• **Records from a dataset**
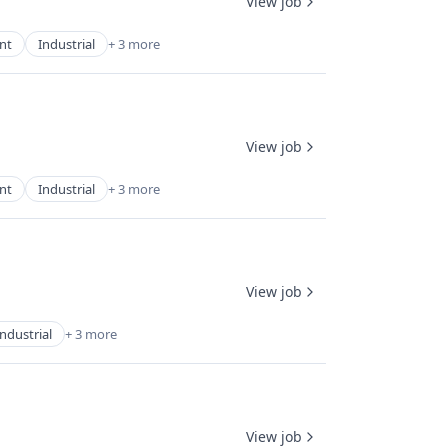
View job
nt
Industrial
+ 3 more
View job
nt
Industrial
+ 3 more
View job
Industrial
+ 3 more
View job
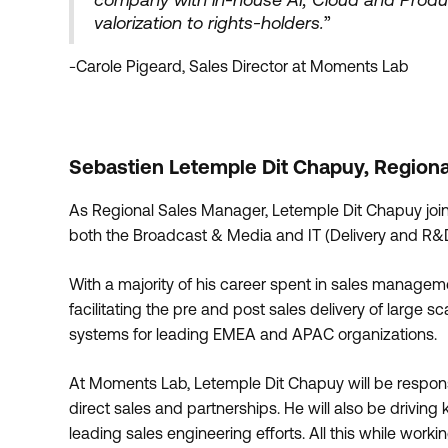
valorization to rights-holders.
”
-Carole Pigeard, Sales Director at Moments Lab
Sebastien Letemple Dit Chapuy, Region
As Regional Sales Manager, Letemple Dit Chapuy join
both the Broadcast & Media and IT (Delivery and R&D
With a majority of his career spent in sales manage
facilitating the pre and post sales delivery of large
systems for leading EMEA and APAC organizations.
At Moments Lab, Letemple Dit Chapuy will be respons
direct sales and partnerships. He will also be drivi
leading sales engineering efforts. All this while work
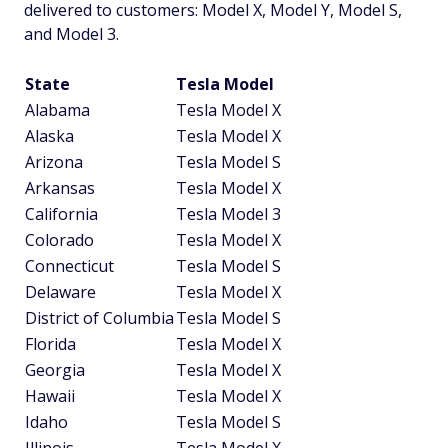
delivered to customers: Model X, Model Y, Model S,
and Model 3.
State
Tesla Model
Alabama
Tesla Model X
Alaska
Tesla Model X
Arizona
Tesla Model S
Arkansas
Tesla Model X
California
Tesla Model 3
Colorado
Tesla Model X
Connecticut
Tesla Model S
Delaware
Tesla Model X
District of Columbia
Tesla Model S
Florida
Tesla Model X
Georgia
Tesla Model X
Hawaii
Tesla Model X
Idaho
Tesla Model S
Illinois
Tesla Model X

---

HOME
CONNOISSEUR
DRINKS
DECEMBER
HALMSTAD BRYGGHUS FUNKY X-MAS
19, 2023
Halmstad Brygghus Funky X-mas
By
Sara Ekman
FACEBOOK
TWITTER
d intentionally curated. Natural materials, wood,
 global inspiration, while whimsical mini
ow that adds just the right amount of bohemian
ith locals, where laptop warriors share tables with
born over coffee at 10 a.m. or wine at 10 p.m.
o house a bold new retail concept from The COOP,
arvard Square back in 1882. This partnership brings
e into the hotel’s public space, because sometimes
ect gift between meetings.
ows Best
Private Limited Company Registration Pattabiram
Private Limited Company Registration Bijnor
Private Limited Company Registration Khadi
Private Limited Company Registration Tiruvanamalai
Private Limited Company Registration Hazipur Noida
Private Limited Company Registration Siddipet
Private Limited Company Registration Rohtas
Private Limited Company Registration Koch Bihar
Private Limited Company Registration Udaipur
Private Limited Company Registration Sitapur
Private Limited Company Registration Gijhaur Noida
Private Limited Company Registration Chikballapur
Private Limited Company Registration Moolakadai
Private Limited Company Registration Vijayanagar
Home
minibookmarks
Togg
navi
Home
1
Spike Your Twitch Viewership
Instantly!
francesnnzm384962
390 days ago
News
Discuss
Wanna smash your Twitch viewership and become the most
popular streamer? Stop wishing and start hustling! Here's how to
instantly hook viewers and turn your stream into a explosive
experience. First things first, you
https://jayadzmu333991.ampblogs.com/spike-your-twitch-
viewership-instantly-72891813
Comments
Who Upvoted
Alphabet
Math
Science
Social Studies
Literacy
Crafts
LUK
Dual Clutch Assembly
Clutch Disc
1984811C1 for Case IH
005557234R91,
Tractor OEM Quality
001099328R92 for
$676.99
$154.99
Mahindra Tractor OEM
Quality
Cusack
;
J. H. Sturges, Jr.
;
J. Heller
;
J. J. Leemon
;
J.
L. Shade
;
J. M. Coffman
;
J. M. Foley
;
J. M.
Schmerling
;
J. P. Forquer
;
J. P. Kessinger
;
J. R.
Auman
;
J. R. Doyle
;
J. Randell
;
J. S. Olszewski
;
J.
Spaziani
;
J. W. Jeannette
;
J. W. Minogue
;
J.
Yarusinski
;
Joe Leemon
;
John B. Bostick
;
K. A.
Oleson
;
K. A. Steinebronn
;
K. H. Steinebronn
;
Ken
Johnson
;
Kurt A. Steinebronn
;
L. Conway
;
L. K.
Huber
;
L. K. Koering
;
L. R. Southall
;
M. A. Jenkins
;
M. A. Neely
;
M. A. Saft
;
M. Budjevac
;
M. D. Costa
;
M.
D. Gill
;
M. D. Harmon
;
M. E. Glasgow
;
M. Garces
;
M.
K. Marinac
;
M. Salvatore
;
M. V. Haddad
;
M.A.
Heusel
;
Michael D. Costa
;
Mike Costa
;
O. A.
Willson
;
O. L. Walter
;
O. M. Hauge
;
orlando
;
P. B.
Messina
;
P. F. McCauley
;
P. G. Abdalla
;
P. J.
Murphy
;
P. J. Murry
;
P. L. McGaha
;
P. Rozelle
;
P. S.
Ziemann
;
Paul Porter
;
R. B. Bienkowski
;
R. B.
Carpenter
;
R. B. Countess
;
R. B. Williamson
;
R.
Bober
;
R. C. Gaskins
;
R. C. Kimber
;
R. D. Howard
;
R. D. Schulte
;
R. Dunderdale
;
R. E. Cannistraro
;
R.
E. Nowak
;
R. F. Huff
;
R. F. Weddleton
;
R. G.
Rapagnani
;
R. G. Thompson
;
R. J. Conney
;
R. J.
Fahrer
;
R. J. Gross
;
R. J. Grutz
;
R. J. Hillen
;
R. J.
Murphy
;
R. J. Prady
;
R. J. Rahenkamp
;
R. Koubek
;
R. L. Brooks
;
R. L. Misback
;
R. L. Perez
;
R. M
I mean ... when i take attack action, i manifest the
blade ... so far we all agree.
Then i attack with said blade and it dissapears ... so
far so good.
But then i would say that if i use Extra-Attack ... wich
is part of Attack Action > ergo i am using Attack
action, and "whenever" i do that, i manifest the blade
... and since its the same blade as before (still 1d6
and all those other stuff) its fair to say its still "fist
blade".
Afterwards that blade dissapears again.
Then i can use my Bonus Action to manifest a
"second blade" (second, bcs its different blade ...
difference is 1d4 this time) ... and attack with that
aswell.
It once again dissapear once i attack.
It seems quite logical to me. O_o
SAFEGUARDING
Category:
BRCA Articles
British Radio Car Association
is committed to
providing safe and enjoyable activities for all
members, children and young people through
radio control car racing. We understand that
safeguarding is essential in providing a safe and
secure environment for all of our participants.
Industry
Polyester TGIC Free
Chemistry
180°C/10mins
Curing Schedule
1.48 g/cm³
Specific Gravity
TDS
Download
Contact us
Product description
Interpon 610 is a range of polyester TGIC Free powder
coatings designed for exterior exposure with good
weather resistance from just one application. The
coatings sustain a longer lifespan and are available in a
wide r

--

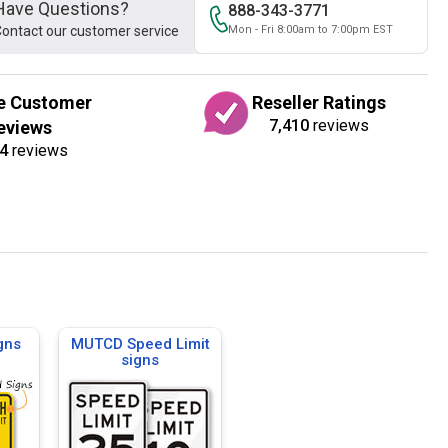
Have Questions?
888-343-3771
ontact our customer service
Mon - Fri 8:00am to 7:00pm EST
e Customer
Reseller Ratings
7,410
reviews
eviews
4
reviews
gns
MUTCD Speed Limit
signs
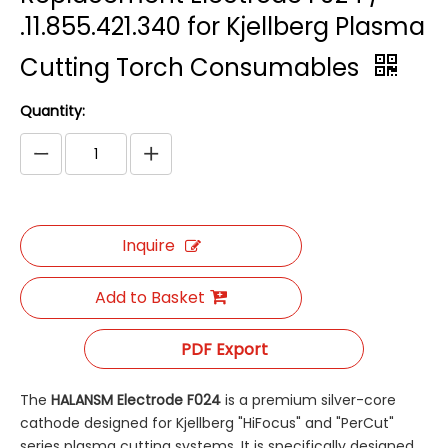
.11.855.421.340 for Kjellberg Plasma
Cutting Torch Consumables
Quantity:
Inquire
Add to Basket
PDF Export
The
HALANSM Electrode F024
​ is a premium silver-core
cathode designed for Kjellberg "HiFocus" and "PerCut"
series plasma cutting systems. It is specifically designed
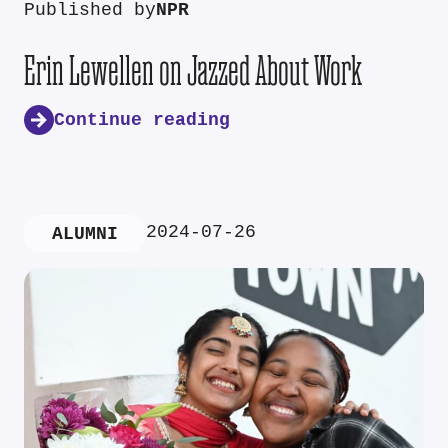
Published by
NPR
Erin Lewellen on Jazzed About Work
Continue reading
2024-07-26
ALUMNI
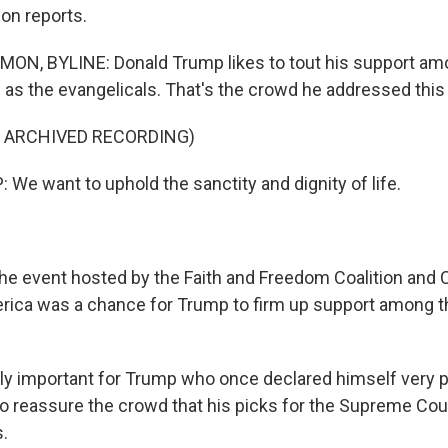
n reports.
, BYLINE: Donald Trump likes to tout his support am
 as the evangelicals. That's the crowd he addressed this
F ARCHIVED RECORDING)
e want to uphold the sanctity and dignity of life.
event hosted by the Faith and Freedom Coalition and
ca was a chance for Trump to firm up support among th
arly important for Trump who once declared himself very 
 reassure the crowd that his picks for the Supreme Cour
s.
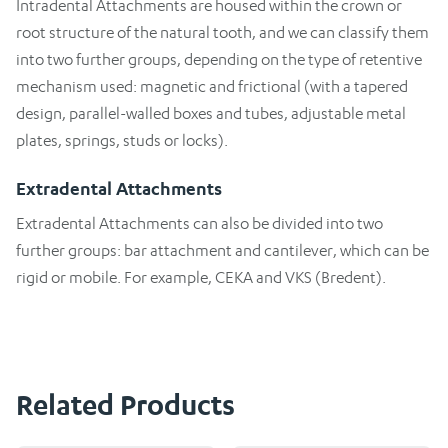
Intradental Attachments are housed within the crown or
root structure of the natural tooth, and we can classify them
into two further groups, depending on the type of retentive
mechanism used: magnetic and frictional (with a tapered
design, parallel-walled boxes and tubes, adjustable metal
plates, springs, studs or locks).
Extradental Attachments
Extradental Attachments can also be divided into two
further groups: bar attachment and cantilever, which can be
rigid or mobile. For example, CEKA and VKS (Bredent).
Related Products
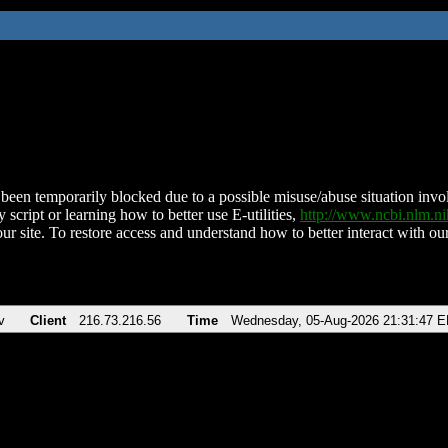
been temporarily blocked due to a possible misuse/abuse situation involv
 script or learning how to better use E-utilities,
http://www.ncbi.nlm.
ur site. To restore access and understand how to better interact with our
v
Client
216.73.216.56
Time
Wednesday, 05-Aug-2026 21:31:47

• **YOUR TASK**
Tally every line in these entries where the string "still" occurs. The tally alone is the answer.

• **THE COMPLETED TASK**
2